The Phyllis Wheatley Community Center in Minneapolis is in good shape, said executive director Suzanne Burks. The center has recorded more expenses from extra cleanings and other COVID-related costs, as well as added security to counter an influx of North Side crime. But that was offset by about double the number of grants streaming in from corporations, foundations and government.

Burks said she's hopeful as Phyllis Wheatley prepares to restart senior classes, youth programs and other in-person services. "We're a community center, we need to be open," she said.

'Donations kept us alive'

In the Minnesota Council of Nonprofits' survey, respondents also said they're concerned about reopening offices, addressing racial injustice and hanging onto or recruiting employees amid burnout.

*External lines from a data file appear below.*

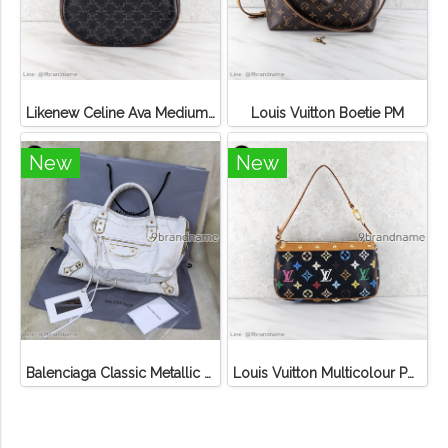
Likenew Celine Ava Medium Triomphe Canvas
Louis Vuitton Boetie PM
New
New
Balenciaga Classic Metallic Edge City Bag
Louis Vuitton Multicolour Pochette Canvas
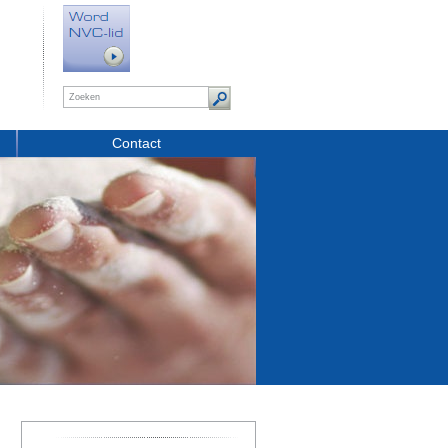
Contact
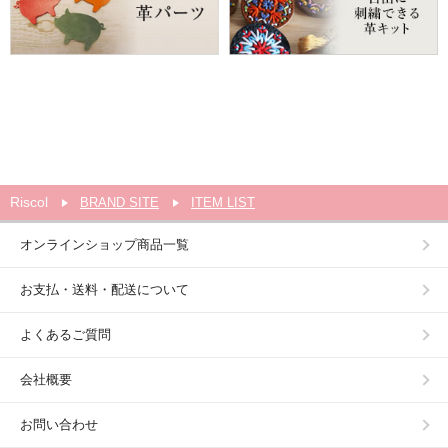
Riscol
BRAND SITE
ITEM LIST
オンラインショップ商品一覧
お支払・送料・配送について
よくあるご質問
会社概要
お問い合わせ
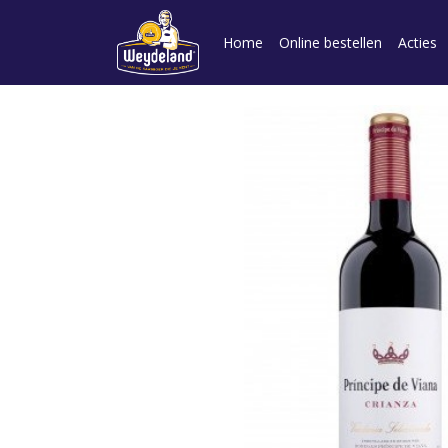
Home
Online bestellen
Acties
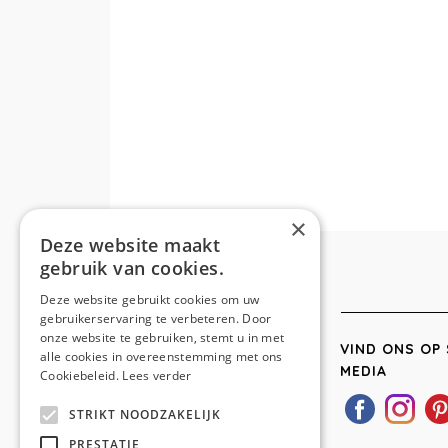
×
Deze website maakt
gebruik van cookies.
Deze website gebruikt cookies om uw
gebruikerservaring te verbeteren. Door
onze website te gebruiken, stemt u in met
VIND ONS OP 
alle cookies in overeenstemming met ons
MEDIA
Cookiebeleid.
Lees verder
STRIKT NOODZAKELIJK
PRESTATIE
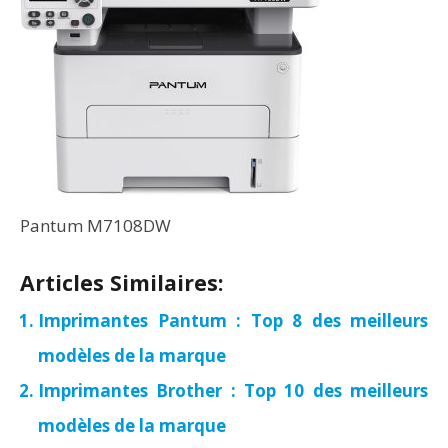
Pantum M7108DW
Articles Similaires:
Imprimantes Pantum : Top 8 des meilleurs
modèles de la marque
Imprimantes Brother : Top 10 des meilleurs
modèles de la marque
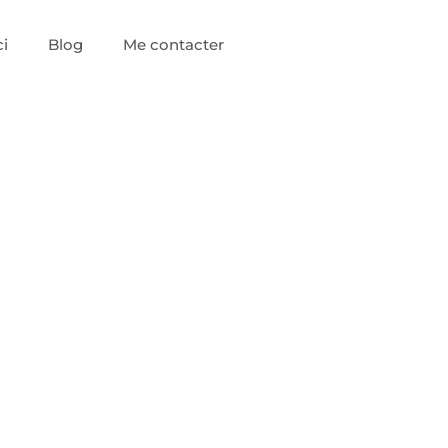
i
Blog
Me contacter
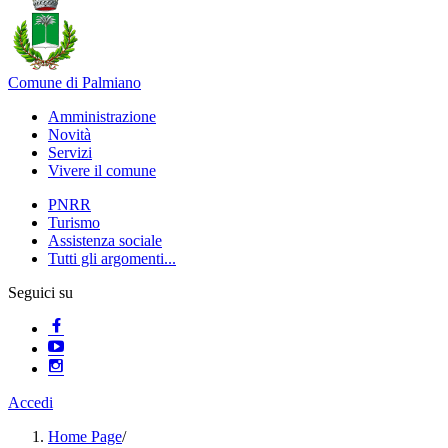
Comune di Palmiano
Amministrazione
Novità
Servizi
Vivere il comune
PNRR
Turismo
Assistenza sociale
Tutti gli argomenti...
Seguici su
Accedi
Home Page
/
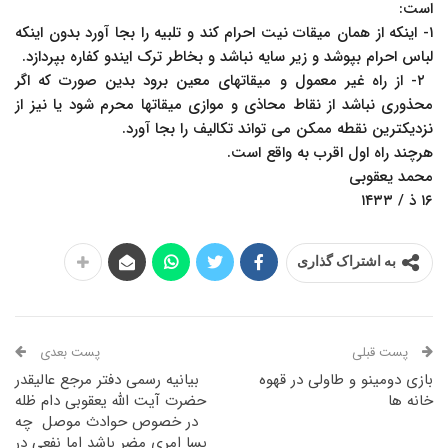
است:‏
‏۱- اینکه از همان میقات نیت احرام کند و تلبیه را بجا آورد بدون اینکه
لباس احرام بپوشد و زیر سایه ‏نباشد و بخاطر ترک ایندو کفاره بپردازد.‏
‏ ۲- از راه غیر معمول و میقاتهای معین برود بدین صورت که اگر
محذوری نباشد از نقاط محاذی و ‏موازی میقاتها محرم شود یا نیز از
نزدیکترین نقطه ممکن می تواند تکالیف را بجا آورد. ‏
هرچند راه اول اقرب به واقع است. ‏‎ ‎
محمد یعقوبی ‏
به اشتراک گذاری
پست قبلی
پست بعدی
بازی دومینو و طاولی در قهوه
بیانیه رسمی دفتر مرجع عالیقدر
خانه ها
حضرت آیت الله یعقوبی ‏دام ظله
در خصوص حوادث موصل ‏ چه
بسا امری مضر باشد اما نفعی در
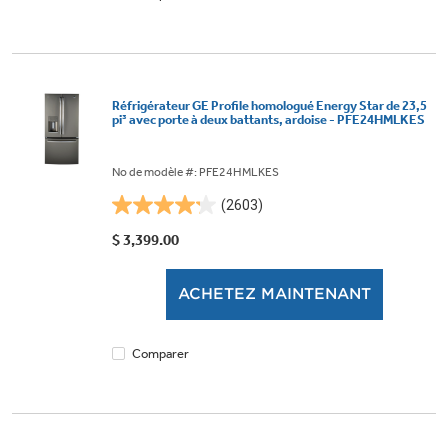
Réfrigérateur GE Profile homologué Energy Star de 23,5
pi³ avec porte à deux battants, ardoise - PFE24HMLKES
No de modèle #: PFE24HMLKES
(2603)
4.2
étoile(s)
$ 3,399.00
sur
5.
ACHETEZ MAINTENANT
2603
évaluations
Comparer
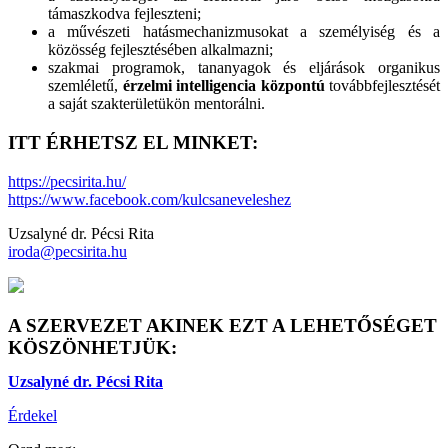
támaszkodva fejleszteni;
a művészeti hatásmechanizmusokat a személyiség és a
közösség fejlesztésében alkalmazni;
szakmai programok, tananyagok és eljárások organikus
szemléletű,
érzelmi intelligencia központú
továbbfejlesztését
a saját szakterületükön mentorálni.
ITT ÉRHETSZ EL MINKET:
https://pecsirita.hu/
https://www.facebook.com/kulcsaneveleshez
Uzsalyné dr. Pécsi Rita
iroda@pecsirita.hu
A SZERVEZET AKINEK EZT A LEHETŐSÉGET
KÖSZÖNHETJÜK:
Uzsalyné dr. Pécsi Rita
Érdekel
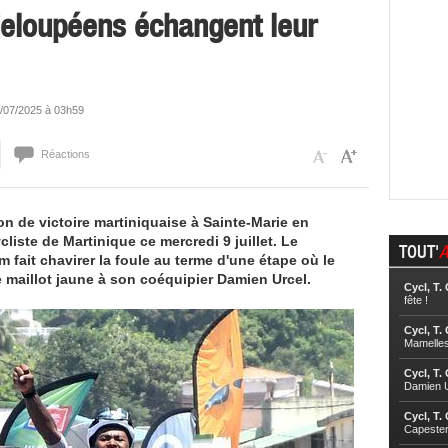
deloupéens échangent leur
10/07/2025 à 03h59
Réactions
ion de victoire martiniquaise à Sainte-Marie en
liste de Martinique ce mercredi 9 juillet. Le
TOUT'
A
 fait chavirer la foule au terme d'une étape où le
e maillot jaune à son coéquipier Damien Urcel.
Cycl, T.
fête !
Cycl, T.
Mamelle
Cycl, T.
Damien U
Cycl, T.
Capester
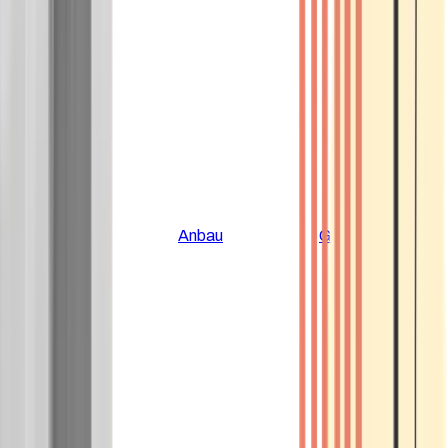
Alle Artikel
Anbau
Grundlagen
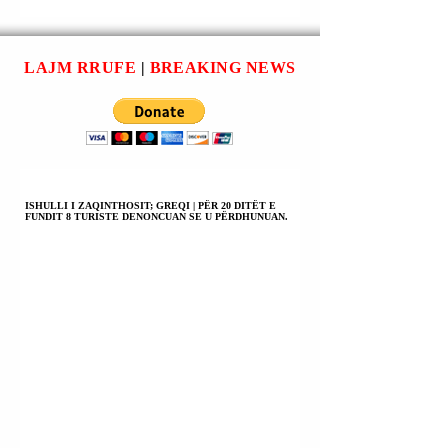
BASHKIMIT
USHTARAKE NË
EVROPIAN
DONETSK.
TREGON SE
LAJM RRUFE
|
BREAKING NEWS
UKRAINA PO ECËN
ME BESIM DREJT
ANËTARËSIMIT.
ISHULLI I ZAQINTHOSIT; GREQI | PËR 20 DITËT E
FUNDIT 8 TURISTE DENONCUAN SE U PËRDHUNUAN.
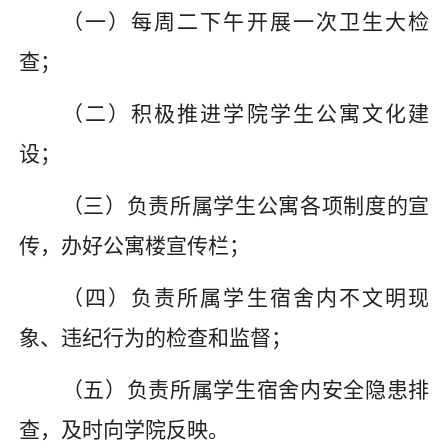
（一）每周
二下午
开展一次卫生大
检
查
；
（二）积极推进学院学生公寓文化建
设；
（三）负责所属学生公寓各项制度的宣
传，办好公寓楼宣传栏；
（四）负责所属学生宿舍内不文明现
象、违纪行为的检查和监督；
（五）负责所属学生宿舍内安全隐患排
查，及时向学院反映。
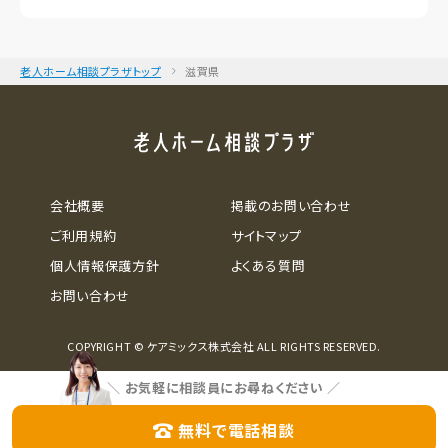
老人ホーム相談プラザトップ
滋賀県
会社概要
掲載のお問い合わせ
ご利用規約
サイトマップ
個人情報保護方針
よくある質問
お問い合わせ
COPYRIGHT © ケアミックス株式会社 ALL RIGHTS RESERVED.
＼
お気軽に相談員にお尋ねください
／
無料で電話相談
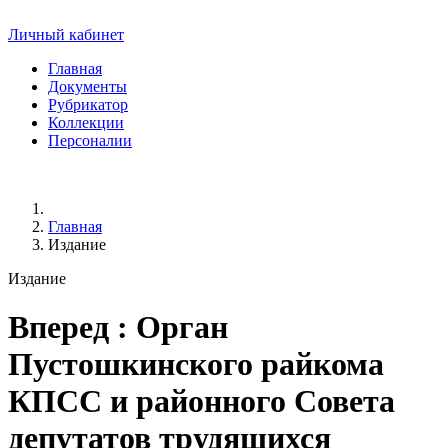
Личный кабинет
Главная
Документы
Рубрикатор
Коллекции
Персоналии
Главная
Издание
Издание
Вперед
: Орган
Пустошкинского райкома
КПСС и районного Совета
депутатов трудящихся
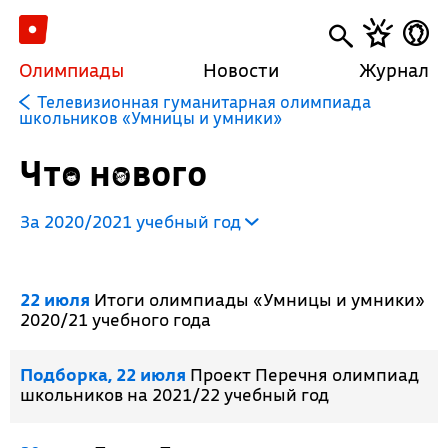
Олимпиады
Новости
Журнал
Телевизионная гуманитарная олимпиада
школьников «Умницы и умники»
Что нового
За 2020/2021 учебный год
22 июля
Итоги олимпиады «Умницы и умники»
2020/21 учебного года
Подборка, 22 июля
Проект Перечня олимпиад
школьников на 2021/22 учебный год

In St. Paul, Nancy Brady's 80 employees at Neighborhood House are exhausted. In 2020, the nonprofit helped 23,000 people with free food, financial aid to prevent evictions and other programs. That was a 53% increase in the number of people in need from the usual year, yet Brady's staffing didn't grow.

"Our staff really, really stretched themselves to meet the demand," said Brady, Neighborhood House's executive director.

Neighborhood House got a $500,000 federal Paycheck Protection Program forgivable loan to pay for staffing and prevent furloughs, as did more than half of the state's nonprofits. That loan, as well as 1,500 new donors and a record in donations, helped replace other lost revenue.

Brady plans a hybrid in-person/online fundraiser this fall after shifting it online last year. But she worries that donors won't keep giving at the same level, and she's not expecting any more federal aid.

"The community stepped up for us [and] donations kept us alive," she said. "We are part of what has kept families whole throughout this pandemic. We need to remember it's not over and we continue to need the support of the community and the government."